TO BE SURE, MOST of this was not what the SEC had in mind in 2003, when it reached a $1.4 billion settlement with 10 brokerage houses in which they neither admitted nor denied allegations that they had provided misleading stock research during the dot-com boom. With the money set aside for the national education effort, the agency drafted Ellis, the Wall Street consultant, and George Daly, now dean of the McDonough School of Business at Georgetown, to develop a strategy. For a year, they and a team of experts combed through research on the topic and came to an alarming conclusion: There was no chance that people would sit down for even a short, relatively convenient, relatively entertaining program on the principles of investing. "The smartest people I knew said, 'You will fail,'" says Ellis.

What would work? The team wanted to direct the funds toward educating the people who run workplace-based savings plans, like 401(k)s. But to some, that plan appeared to hand the money right back to the financial-services industry. "It wasn't a frivolous idea," says a person who worked at the SEC at the time. "But it wouldn't play in Peoria." Frustrated, Ellis resigned, and the funding for national investor education was turned over to the NASD Investor Education Foundation, a nonprofit attached to the National Association of Securities Dealers, in September 2005, more than two years after it was first set aside.

Academics and financial planners alike agree that money spent producing still more web sites, brochures, public service announcements and curricula falls almost uniformly short of helping investors. For one thing, consumer groups and mutual fund companies have been doing that for a long time. "The last thing we need is more materials," says Nancy Smith, who ran the Office of Investor Education at the SEC before becoming vice president of investment services for AARP Financial. "We're not one web site away from successfully teaching people about investing." The folks in charge of doling out investor-education money seem equally frustrated. Don Blandin, who runs the Investor Protection Trust, which distributes money to the states, says the efforts are by definition all over the map. "Every day I'm trying to turn 50 dials, trying to make some progress. But I can't turn them all at the same time."
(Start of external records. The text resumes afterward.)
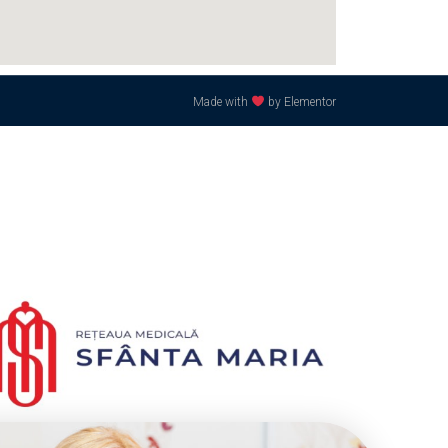
Made with
by Elementor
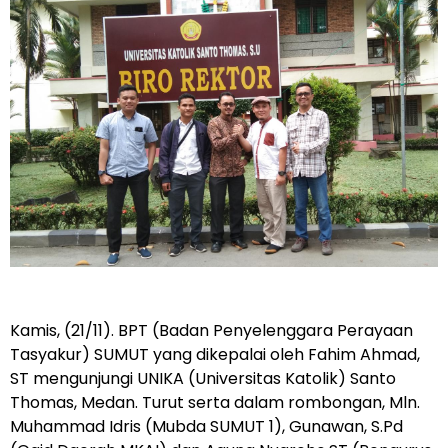
Kamis, (21/11). BPT (Badan Penyelenggara Perayaan
Tasyakur) SUMUT yang dikepalai oleh Fahim Ahmad,
ST mengunjungi UNIKA (Universitas Katolik) Santo
Thomas, Medan. Turut serta dalam rombongan, Mln.
Muhammad Idris (Mubda SUMUT 1), Gunawan, S.Pd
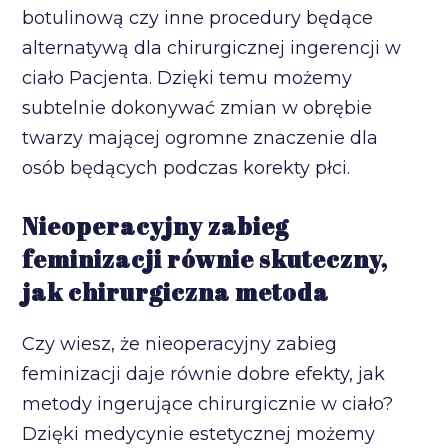
botulinową czy inne procedury będące
alternatywą dla chirurgicznej ingerencji w
ciało Pacjenta. Dzięki temu możemy
subtelnie dokonywać zmian w obrębie
twarzy mającej ogromne znaczenie dla
osób będących podczas korekty płci.
Nieoperacyjny zabieg
feminizacji równie skuteczny,
jak chirurgiczna metoda
Czy wiesz, że nieoperacyjny zabieg
feminizacji daje równie dobre efekty, jak
metody ingerujące chirurgicznie w ciało?
Dzięki medycynie estetycznej możemy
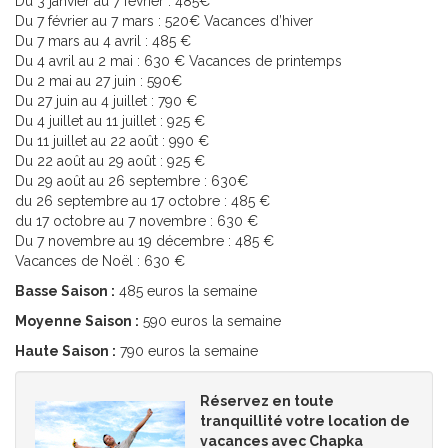
Du 3 janvier au 7 février : 485€
Du 7 février au 7 mars : 520€ Vacances d’hiver
Du 7 mars au 4 avril : 485 €
Du 4 avril au 2 mai : 630 € Vacances de printemps
Du 2 mai au 27 juin : 590€
Du 27 juin au 4 juillet : 790 €
Du 4 juillet au 11 juillet : 925 €
Du 11 juillet au 22 août : 990 €
Du 22 août au 29 août : 925 €
Du 29 août au 26 septembre : 630€
du 26 septembre au 17 octobre : 485 €
du 17 octobre au 7 novembre : 630 €
Du 7 novembre au 19 décembre : 485 €
Vacances de Noël : 630 €
Basse Saison :
485 euros la semaine
Moyenne Saison :
590 euros la semaine
Haute Saison :
790 euros la semaine
Réservez en toute
tranquillité votre location de
vacances avec Chapka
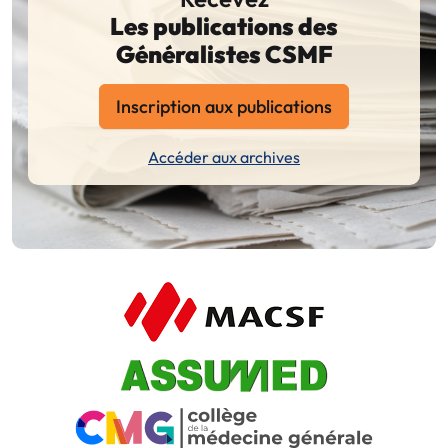
Les publications des
Généralistes CSMF
Inscription aux publications
Accéder aux archives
For its part, the NASD Foundation thinks it has a solution — one that's supported even by people who wonder whether traditional financial education can work at all. Instead of starting from scratch, the foundation plans to tap into groups that already have a wide membership base. Among the early recipients is the Association for Financial Counseling and Planning Education, which was awarded $630,000 to teach marriage counselors to talk finances with divorcing couples. Similar reasoning yielded funding for the Center for American Nurses to create a financial-education program directed at the country's 2.9 million nurses. "We want the information to be accurate, unbiased and objective," says the NASD Foundation's Gannon. "And we want to make sure it's targeted to the audience."

Neither program is beyond the planning stages, but they seem closer to the right idea: getting information to people who might not otherwise ask. But projects like these are rare. Given what's out there, Gannon doesn't think the foundation will be able to give away more than $25 million by 2015. The rest of the money will go to programs sponsored and developed by the foundation itself.
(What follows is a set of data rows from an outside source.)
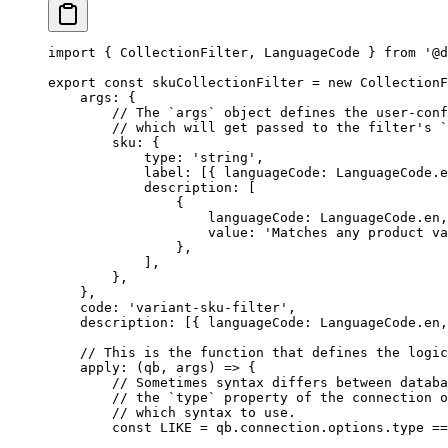
import
 { CollectionFilter, LanguageCode } 
from
 '@d
export
 const
 skuCollectionFilter
 =
 new
 CollectionF
    args: {
        // The `args` object defines the user-conf
        // which will get passed to the filter's `
        sku: {
            type: 
'string'
,
            label: [{ languageCode: LanguageCode.e
            description: [
                {
                    languageCode: LanguageCode.en,
                    value: 
'Matches any product va
                },
            ],
        },
    },
    code: 
'variant-sku-filter'
,
    description: [{ languageCode: LanguageCode.en,
    // This is the function that defines the logic
    apply
: (
qb
, 
args
) 
=>
 {
        // Sometimes syntax differs between databa
        // the `type` property of the connection o
        // which syntax to use.
        const
 LIKE
 =
 qb.connection.options.type 
==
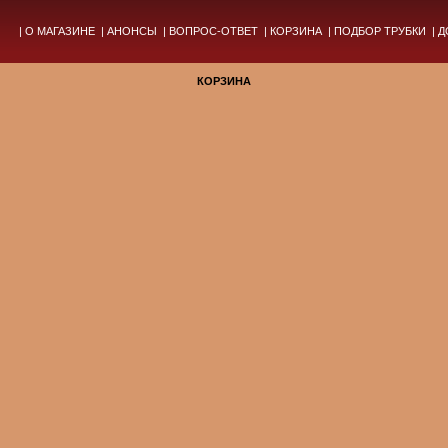
|
О МАГАЗИНЕ
|
АНОНСЫ
|
ВОПРОС-ОТВЕТ
|
КОРЗИНА
|
ПОДБОР ТРУБКИ
|
Д
КОРЗИНА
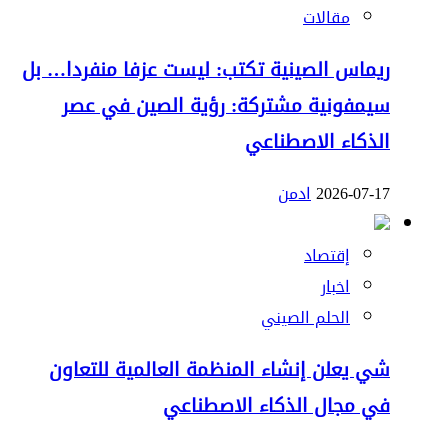
مقالات
ريماس الصينية تكتب: ليست عزفا منفردا… بل
سيمفونية مشتركة: رؤية الصين في عصر
الذكاء الاصطناعي
2026-07-17
ادمن
إقتصاد
اخبار
الحلم الصيني
شي يعلن إنشاء المنظمة العالمية للتعاون
في مجال الذكاء الاصطناعي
Still, even projects that seem innovative in the planning stages can struggle in the execution, which may be among the biggest challenges for this experiment. The NASD Foundation funded and applauded, for example, a program designed by the Partnership for After School Education to teach investor education through its 1,400 member organizations. And on a frosty Thursday afternoon in February at a public school in the Bronx, more than a dozen young adults grab a slice of pizza and settle in for the day's "Dollars and Sense" lesson on investing. It all seems very promising until Ken deRegt, a 20-year Morgan Stanley veteran and a member of the PASE board, starts talking about risk-return strategies. He discusses the difference between bond yields and dividends and mentions the 2001 market crash. He's been talking for at least 30 minutes when a young woman raises her hand with a fundamental question: "I don't get it," she says. "Why do I have to invest, anyway?"

"What doesn't make sense to you?" he asks, smiling patiently.
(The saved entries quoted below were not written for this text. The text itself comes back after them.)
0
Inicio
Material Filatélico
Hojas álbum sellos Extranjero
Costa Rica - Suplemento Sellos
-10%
"Everything," she says, shaking her head.


Related Video…Global Investment Ad 

Tuesday, May 15, 2007

New York Real Estate Cost vs Cost of Living (Video Incl)

New York Real Estate Found some interesting numbers quoted at the Terry Zulit blog (Your Financial Freedom), regarding the cost of living and breathing in New York city, and surrounding areas. I’m glad I’m not trying to make a go of it in New York!

I guess the saying is true…..”if you can make it there, you can make it anywhere”.

All this, with the latest forcast for overall housing prices to drop in late 2007 across the United States. I suppose there are some areas where real estate is somewhat immune from fluctuation, and New York is one of those places.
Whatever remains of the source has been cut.